Les femmes sont de plus en plus nombreuses à être embauchées dans des sociétés de transport en commun, notamment en tant que receveuses, bien qu’elles soient encore largement minoritaires dans la catégorie des conducteurs. Nooshreen Gowsee, 27 ans, est la dernière femme à avoir intégré ce cercle fermé de conductrices d’autobus, au sein de la compagnie United Bus Service (UBS). Week-End l’a rencontrée au même titre que Juliana Fanchon qui sillonne, depuis 2020, les rues de Port-Louis et du Nord de l’île au volant des autobus du Triolet Bus Service (TBS).
Certes, la Compagnie Nationale de Transport (CNT) et le Rose-Hill Transport (RHT) ont déjà eu en leur sein des femmes conductrices dans le passé, mais tel n’est pas le cas actuellement. « Très peu de femmes sont détentrices d’un permis de conduire. C’est dommage car les femmes sont plus disciplinées professionnellement et plus prudentes au volant que les hommes. Je songe à établir un système de sponsoring pour les encourager à intégrer notre profession », confie Rao Rama, directeur de la CNT. Sidharth Sharma, CEO de RHT, soutient que « face à la pénurie d’effectifs, nous cherchons activement des candidates pour combler les postes. J’encourage vivement les femmes à nous rejoindre. On a besoin de vous ! »
Sidharth Sharma et Rao Rama auraient, sans doute, aimé damer le pion à l’UBS en enrôlant Nooshreen Gowsee, actuellement sous les feux des projecteurs, après avoir été confirmée à son poste de conductrice au bout de seulement un mois de road tests driving. Un cadre de l’UBS ayant assisté auxdits tests, ne tarit pas d’éloges à l’endroit de la nouvelle recrue : « Les grands bus étant particulièrement difficiles à manœuvrer, la plupart des conducteurs prennent plus de deux mois pour compléter leur apprentissage sur la route. Mais Nooshreen l’a complété en un mois, et cela ne me surprend guère. »

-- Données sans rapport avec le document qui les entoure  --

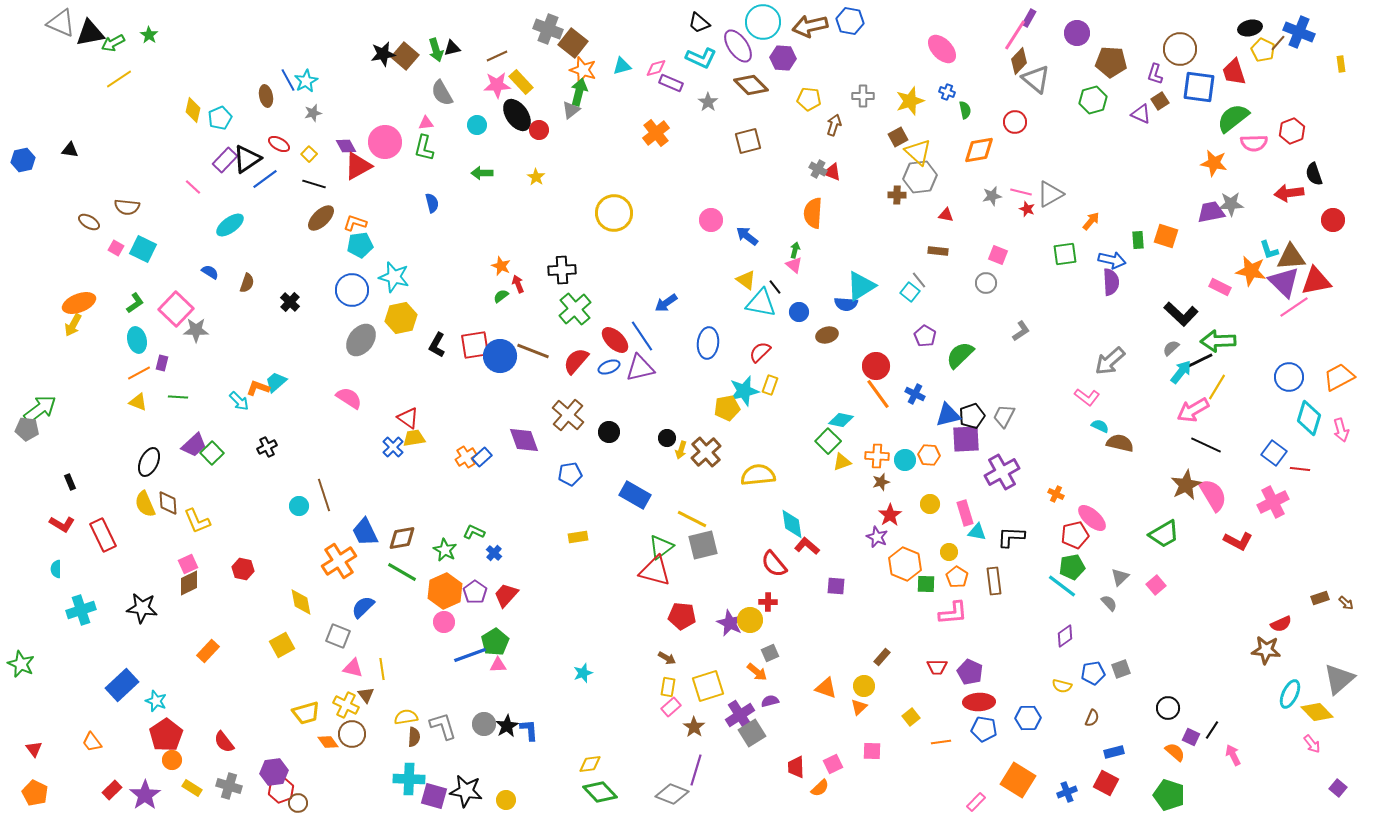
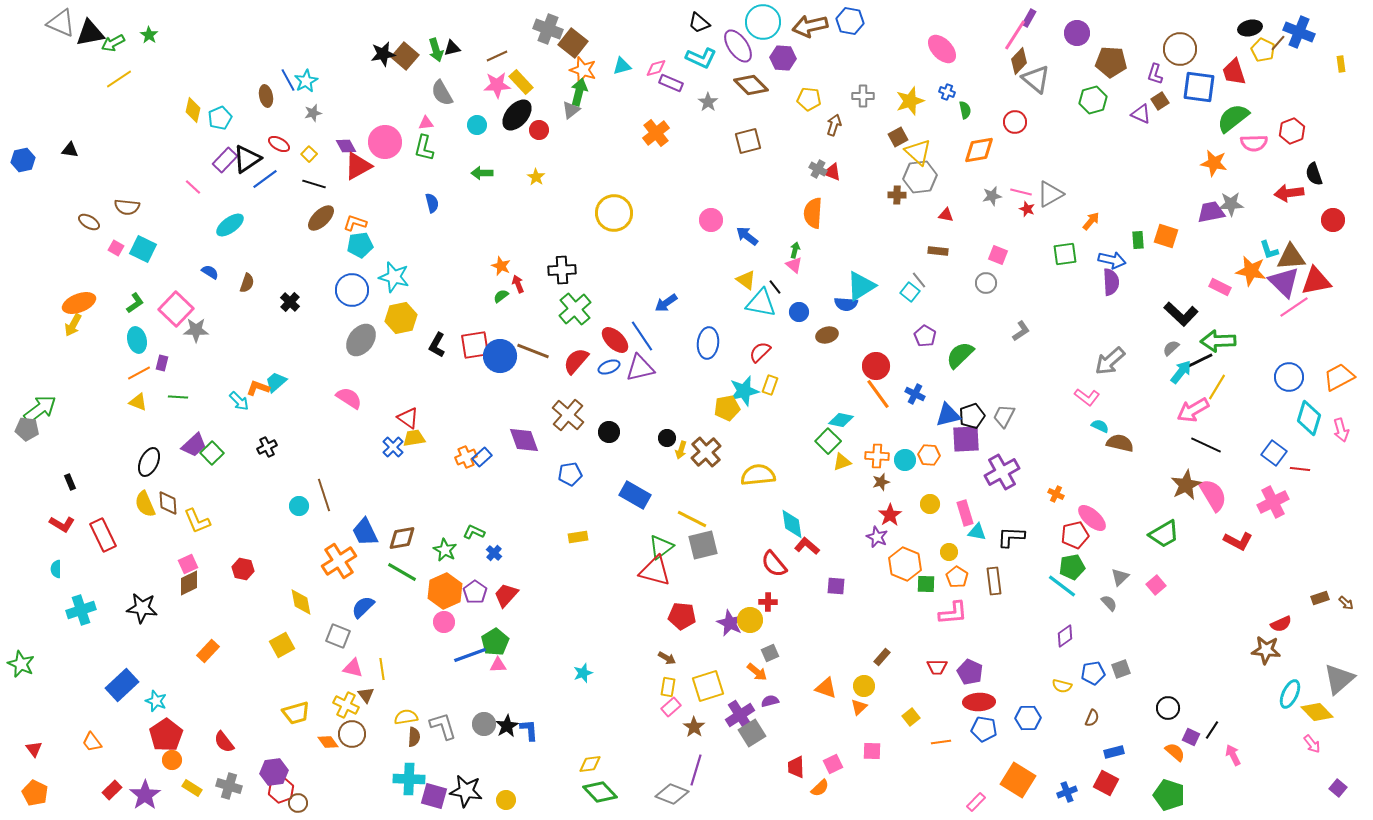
black ellipse at (517, 115): rotated 76 degrees clockwise
orange cross at (466, 457): rotated 10 degrees clockwise
yellow trapezoid at (306, 713): moved 10 px left
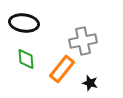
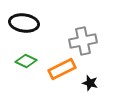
green diamond: moved 2 px down; rotated 60 degrees counterclockwise
orange rectangle: rotated 24 degrees clockwise
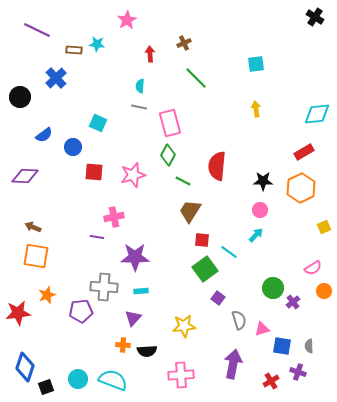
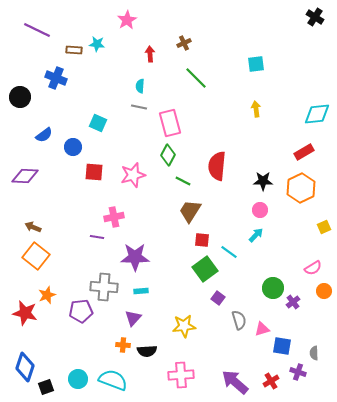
blue cross at (56, 78): rotated 25 degrees counterclockwise
orange square at (36, 256): rotated 28 degrees clockwise
red star at (18, 313): moved 7 px right; rotated 20 degrees clockwise
gray semicircle at (309, 346): moved 5 px right, 7 px down
purple arrow at (233, 364): moved 2 px right, 18 px down; rotated 60 degrees counterclockwise
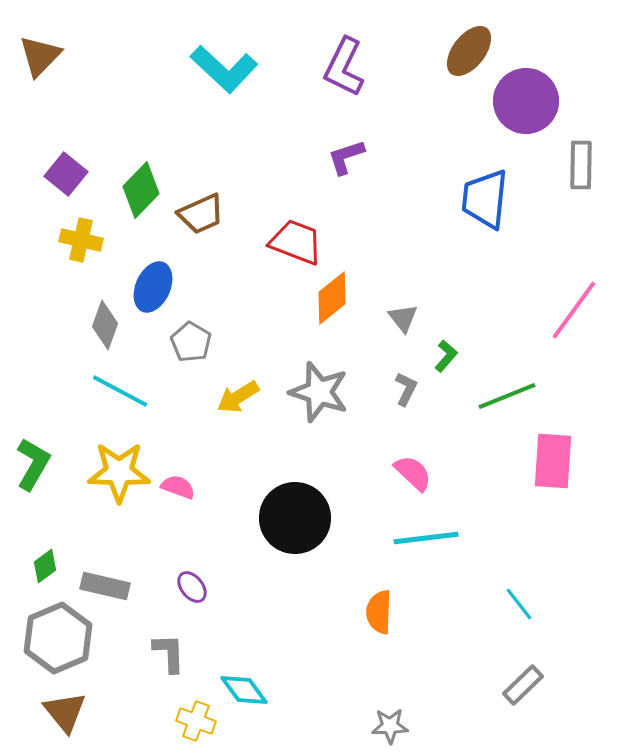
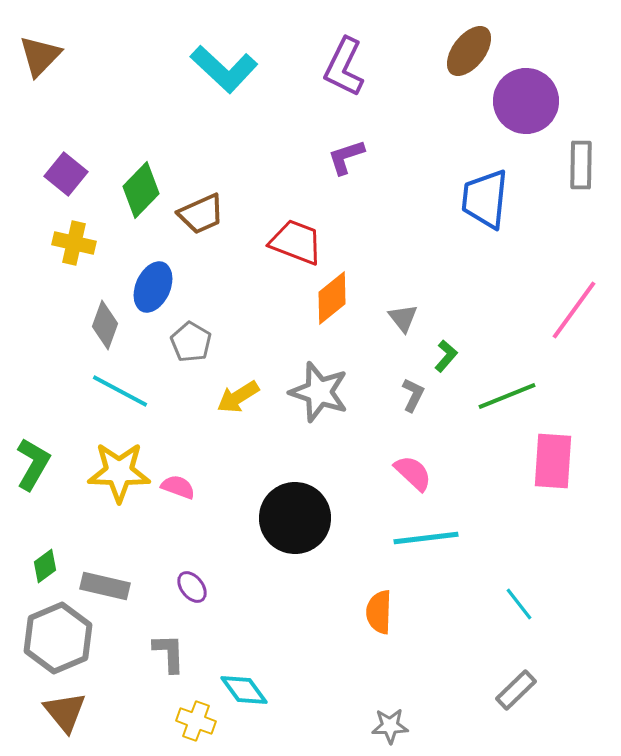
yellow cross at (81, 240): moved 7 px left, 3 px down
gray L-shape at (406, 389): moved 7 px right, 6 px down
gray rectangle at (523, 685): moved 7 px left, 5 px down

Le coup de pouce des papas
Nooshreen Gowsee ne passe pas inaperçue derrière le volant d’un autobus stationné devant la gare du Victoria Urban Terminal. Dès son jeune âge, elle savait qu’elle allait pratiquer un métier lié aux transports en commun. Celui qui l’a inspirée ? Son père, qui était chauffeur de camions. « J’ai tout le temps été passionnée par les poids-lourds. Après avoir terminé mes études, j’accompagnais mon père sur les chantiers pour l’aider dans ses tâches. Mo ti pe sarye roksenn ek materio. Il m’a appris à conduire son camion et grâce à ce coup de pouce, j’ai obtenu ma licence. J’ai par la suite obtenu une licence de conducteur d’autobus », souligne Nooshreen Gowsee, qui avait été intégrée comme receveuse dans un premier temps à l’UBS, avant qu’elle n’insiste pour prendre le volant. Un choix payant.
« J’aime mon nouveau job, et ça se passe super bien. J’en suis fière et ne le changerais pour rien au monde. Mes pensées vont en premier lieu à mon père qui m’a tout le temps encouragée et donné les coudées franches pour faire ce que j’aime le plus. Je remercie aussi mes collègues masculins pour leurs précieux conseils », conclut Nooshreen Gowsee.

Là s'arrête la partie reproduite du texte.